== ACTION ITEM ==
Beginning with the line containing "ういう時に使うんだろうな？？", write out each line exactly through the end of the listing, and skip all pictures.
* * * * *
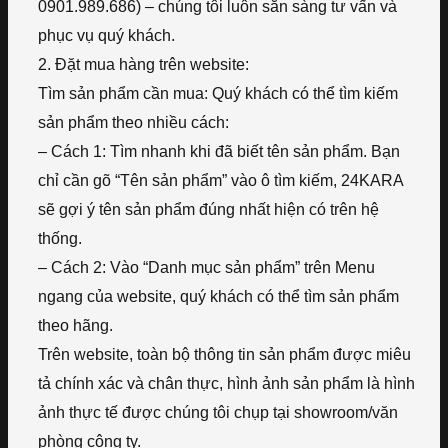
0901.989.686) – chúng tôi luôn sẵn sàng tư vấn và
phục vụ quý khách.
2. Đặt mua hàng trên website:
Tìm sản phẩm cần mua: Quý khách có thể tìm kiếm
sản phẩm theo nhiều cách:
– Cách 1: Tìm nhanh khi đã biết tên sản phẩm. Bạn
chỉ cần gõ “Tên sản phẩm” vào ô tìm kiếm, 24KARA
sẽ gợi ý tên sản phẩm đúng nhất hiện có trên hệ
thống.
– Cách 2: Vào “Danh mục sản phẩm” trên Menu
ngang của website, quý khách có thể tìm sản phẩm
theo hãng.
Trên website, toàn bộ thông tin sản phẩm được miêu
tả chính xác và chân thực, hình ảnh sản phẩm là hình
ảnh thực tế được chúng tôi chụp tại showroom/văn
phòng công ty.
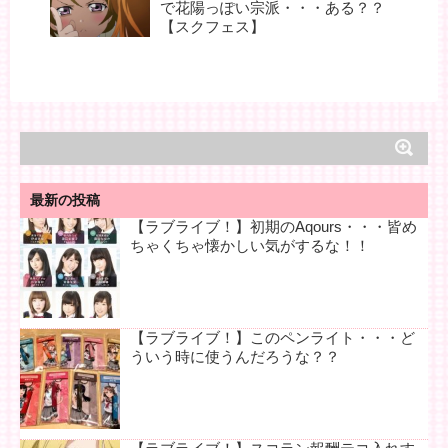
で花陽っぽい宗派・・・ある？？
【スクフェス】
最新の投稿
【ラブライブ！】初期のAqours・・・皆め
ちゃくちゃ懐かしい気がするな！！
【ラブライブ！】このペンライト・・・ど
ういう時に使うんだろうな？？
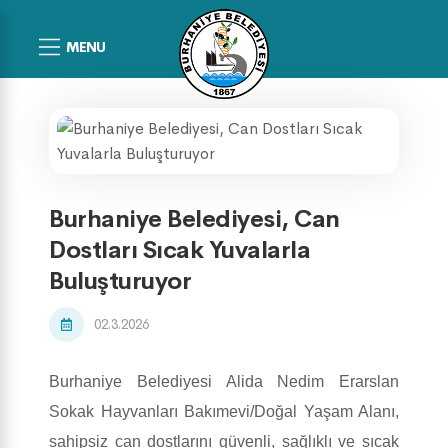
MENU
Burhaniye Belediyesi, Can
Dostları Sıcak Yuvalarla
Buluşturuyor
02.3.2026
Burhaniye Belediyesi Alida Nedim Erarslan
Sokak Hayvanları Bakımevi/Doğal Yaşam Alanı,
sahipsiz can dostlarını güvenli, sağlıklı ve sıcak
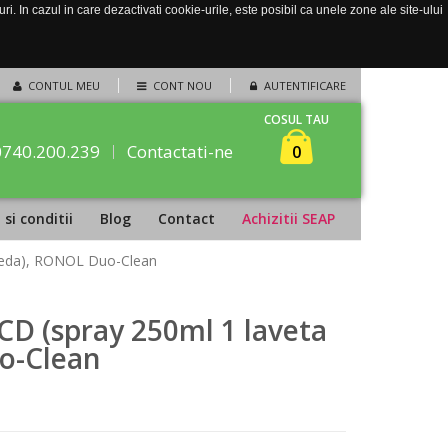
. In cazul in care dezactivati cookie-urile, este posibil ca unele zone ale site-ului
CONTUL MEU
CONT NOU
AUTENTIFICARE
COSUL TAU
0740.200.239
Contactati-ne
0
si conditii
Blog
Contact
Achizitii SEAP
ileda), RONOL Duo-Clean
CD (spray 250ml 1 laveta
o-Clean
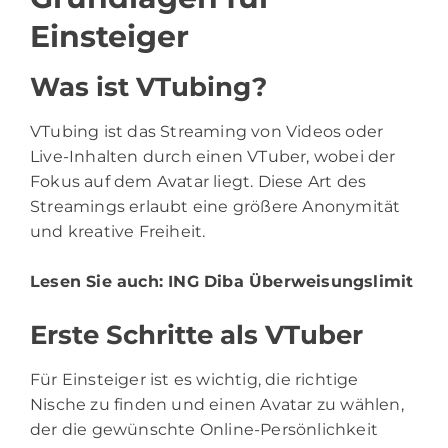
Einsteiger
Was ist VTubing?
VTubing ist das Streaming von Videos oder
Live-Inhalten durch einen VTuber, wobei der
Fokus auf dem Avatar liegt. Diese Art des
Streamings erlaubt eine größere Anonymität
und kreative Freiheit.
Lesen Sie auch:
ING Diba Überweisungslimit
Erste Schritte als VTuber
Für Einsteiger ist es wichtig, die richtige
Nische zu finden und einen Avatar zu wählen,
der die gewünschte Online-Persönlichkeit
* * * * *
== OUTPUT FOR THIS TASK ==
ういう時に使うんだろうな？？
MENU
Burhaniye Belediyesi, Can
Dostları Sıcak Yuvalarla
Buluşturuyor
02.3.2026
Burhaniye Belediyesi Alida Nedim Erarslan
Sokak Hayvanları Bakımevi/Doğal Yaşam Alanı,
sahipsiz can dostlarını güvenli, sağlıklı ve sıcak
. In cazul in care dezactivati cookie-urile, este posibil ca unele zone ale site-ului
CONTUL MEU
CONT NOU
AUTENTIFICARE
COSUL TAU
0740.200.239
Contactati-ne
0
si conditii
Blog
Contact
Achizitii SEAP
ileda), RONOL Duo-Clean
CD (spray 250ml 1 laveta
o-Clean
Einsteiger
Was ist VTubing?
VTubing ist das Streaming von Videos oder
Live-Inhalten durch einen VTuber, wobei der
Fokus auf dem Avatar liegt. Diese Art des
Streamings erlaubt eine größere Anonymität
und kreative Freiheit.
Lesen Sie auch:
ING Diba Überweisungslimit
Erste Schritte als VTuber
Für Einsteiger ist es wichtig, die richtige
Nische zu finden und einen Avatar zu wählen,
der die gewünschte Online-Persönlichkeit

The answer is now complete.